Les regards des deux jeunes femmes se fit plus dur, leurs mains tremblaient, serré sur leurs équipements.

« -Ma mission est de faire cesser les cambriolages dans cette ville. Je vais partir, et vous dénoncer dès que j'aurais fait parler le revendeur de nitroglycérine. Donc demain. Vous avez jusque là pour fuir. Ensuite, la justice s'occupera de vous. »

Il leva son chapeau vers les demoiselles, et sortit à reculons. Ce ne fut que quand la porte du magasin fut fermée, qu'il consentit à se retourner pour s'en aller.

Il rentra à l'hôtel et rédigea trois fois sont rapport : un pour Melle Hyuuga, un pour Aburame, et un autre pour lui. Il aimait avoir un reste écrit de ses missions, il se rédigeait toujours un rapport après chacune d'entre elle. Sauf pour la traque de Kyuuki et Shukaku. Il avait échoué, et ne voulait pas s'en rappeler. (ndB : Mauvais perdant :p)

On frappa à la porte et on lui remit une enveloppe. Elle n'était au nom de personne, juste à la personne qui occupait cette chambre de cet hôtel pendant ce moment là. Cela s'adressait donc à la couverture de Sasuke. C'était une invitation pour le lendemain à une soirée privée d'une petite vingtaine de personne à la résidence des Hyuuga. L'invitation était écrite de la main de Hinata elle même, avec sa propre signature. N'ayant rien de prévu, il décida de s'y rendre.
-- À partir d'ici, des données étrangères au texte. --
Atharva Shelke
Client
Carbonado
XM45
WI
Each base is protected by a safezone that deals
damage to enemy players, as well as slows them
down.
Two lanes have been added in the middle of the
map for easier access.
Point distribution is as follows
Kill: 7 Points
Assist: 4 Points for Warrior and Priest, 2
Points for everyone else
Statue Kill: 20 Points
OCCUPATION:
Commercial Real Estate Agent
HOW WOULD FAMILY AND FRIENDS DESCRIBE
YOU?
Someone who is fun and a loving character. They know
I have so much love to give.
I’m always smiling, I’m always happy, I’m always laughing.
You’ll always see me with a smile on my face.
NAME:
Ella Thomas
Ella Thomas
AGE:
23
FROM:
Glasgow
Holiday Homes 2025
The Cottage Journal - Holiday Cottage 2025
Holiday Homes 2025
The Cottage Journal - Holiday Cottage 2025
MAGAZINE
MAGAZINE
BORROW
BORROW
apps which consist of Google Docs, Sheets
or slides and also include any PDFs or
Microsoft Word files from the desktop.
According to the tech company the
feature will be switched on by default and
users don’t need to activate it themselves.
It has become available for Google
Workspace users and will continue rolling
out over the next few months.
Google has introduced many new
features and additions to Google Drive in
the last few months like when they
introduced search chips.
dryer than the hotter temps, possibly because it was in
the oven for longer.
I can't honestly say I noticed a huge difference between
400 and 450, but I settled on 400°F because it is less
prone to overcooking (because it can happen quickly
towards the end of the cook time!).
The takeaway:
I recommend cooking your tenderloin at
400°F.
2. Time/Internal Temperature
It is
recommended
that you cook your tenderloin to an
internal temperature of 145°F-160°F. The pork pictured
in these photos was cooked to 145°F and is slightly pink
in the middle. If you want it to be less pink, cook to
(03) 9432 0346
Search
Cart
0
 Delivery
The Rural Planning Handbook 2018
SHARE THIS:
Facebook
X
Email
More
En attendant, il était encore tôt dans la soirée quand Sasuke fini, et il ne savait pas vraiment quoi faire. Il n'avait pas envie de retourner au saloon, et ne savait pas vraiment quelles distractions il y avait dans cette ville. Il s'habilla un minimum et se mit en quête d'un cabaret.

Le lendemain, il se rendit tôt sur les lieux du déchargement de la diligence. C'était une grande place coté est de la ville, avec un ou deux hangars, des grossistes et un minuscule petit café dans un coin. Cela fit l'affaire de Sasuke, qui s'assit au fond la terrasse, à l'ombre, avec son chapeau sur les yeux. Il commanda au patron une limonade toutes les demi-heures, et lui fit entrevoir sa bourse pleine, pour qu'il se rassure. On lui proposa de l'annoncer s'il attendait quelqu'un, mais il répondit que son rendez vous serait en retard, comme d'habitude, et qu'il saurait où le trouver.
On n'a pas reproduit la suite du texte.